[AIM OF THE EXERCISE] From the records below, transcribe exactly the lines that begin at the line with "The image size" and end at the line with "Task: Click on the Contact Us", both included.
*** ENTRIES PROVIDED Section Begins ***
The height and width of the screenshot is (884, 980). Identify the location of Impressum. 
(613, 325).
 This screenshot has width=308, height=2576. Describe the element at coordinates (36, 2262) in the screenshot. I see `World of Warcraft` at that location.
*** ENTRIES PROVIDED Section Ends ***
*** ENTRIES PROVIDED Section Begins ***
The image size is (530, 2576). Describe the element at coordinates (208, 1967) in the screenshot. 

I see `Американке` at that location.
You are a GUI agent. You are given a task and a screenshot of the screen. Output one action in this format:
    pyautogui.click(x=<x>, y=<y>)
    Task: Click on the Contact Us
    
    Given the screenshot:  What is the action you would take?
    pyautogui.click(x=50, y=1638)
*** ENTRIES PROVIDED Section Ends ***
[PROBLEM SOLUTION]
The image size is (530, 2576). Describe the element at coordinates (208, 1967) in the screenshot. 

I see `Американке` at that location.
You are a GUI agent. You are given a task and a screenshot of the screen. Output one action in this format:
    pyautogui.click(x=<x>, y=<y>)
    Task: Click on the Contact Us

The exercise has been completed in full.